OXON HILL, Md. (AP) — When the confetti flew, the two boys stood in the center of the stage and shook hands. They held up the trophy together. Both were champions, a Spelling Bee finish unseen in more than half a century.
After all, it wouldn't have seemed right for one of them to finish second. Sriram Hathwar and Ansun Sujoe had essentially used up the entire list of words the Bee had to offer. The one time Sriram misspelled, Ansun did too. Then they were spot on for their final 12 spellings combined, acing dark-corner-of-the-dictionary stuff like "thymelici," ''encaenia," ''skandhas," ''sdrucciola" and "holluschick."
Sriram had been a favorite to win. Ansun had come out of nowhere. When it was all done, 14-year-old Sriram from Painted Post, New York, and 13-year-old Ansun from Fort Worth, Texas, had each won $30,000 in cash as co-winners of the 87th Scripps National Spelling Bee.
"I think we both know that the competition is against the dictionary and not against each other," Sriram said. "I'm happy to share this trophy with him."

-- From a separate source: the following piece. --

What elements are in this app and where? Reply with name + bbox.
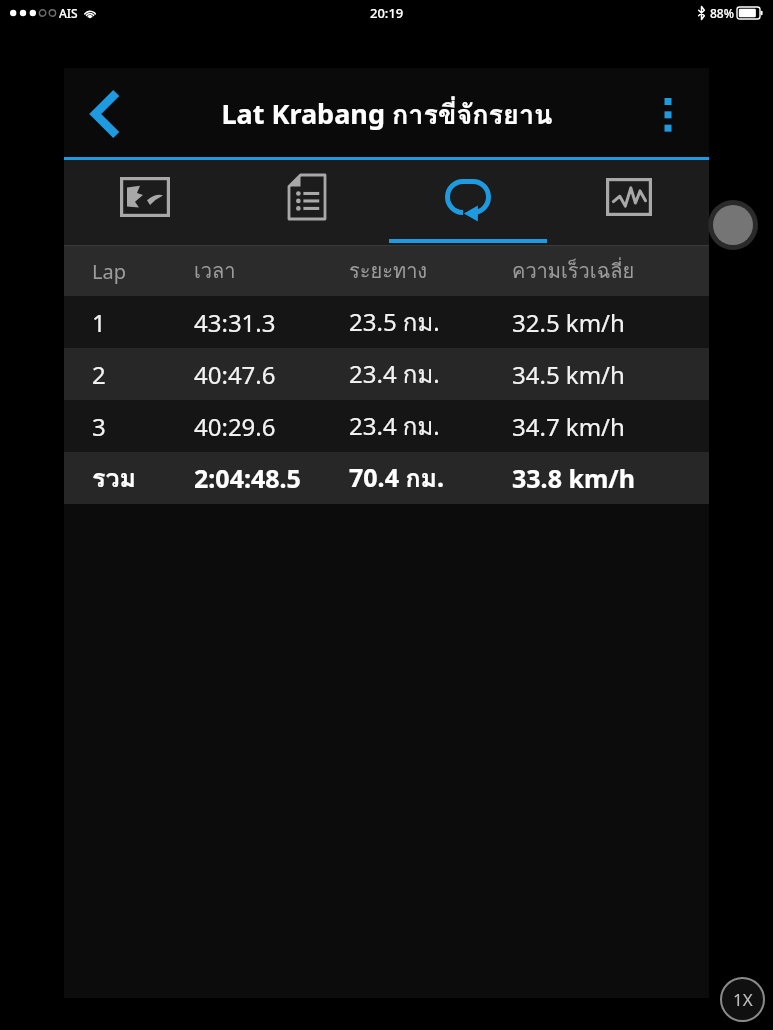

Not since 1962 had the Bee ended in a tie. It came about because the rules state that only 25 words remain once the competition is down to two or three spellers. Sriram thought he was a goner when he stumbled on "corpsbruder" (a close comrade), but Ansun then couldn't handle "antigropelos" (waterproof leggings).
So they kept going, the spelling celebrity and the upstart, and the doomsday bell never sounded again.
Sriram was competing in the Bee for the fifth time and had finished third last year. He had received the full ESPN star treatment. Ansun, looking fashionable in a red bowtie, failed to get out of the preliminaries in his only previous appearance — and was one of Sriram's fans.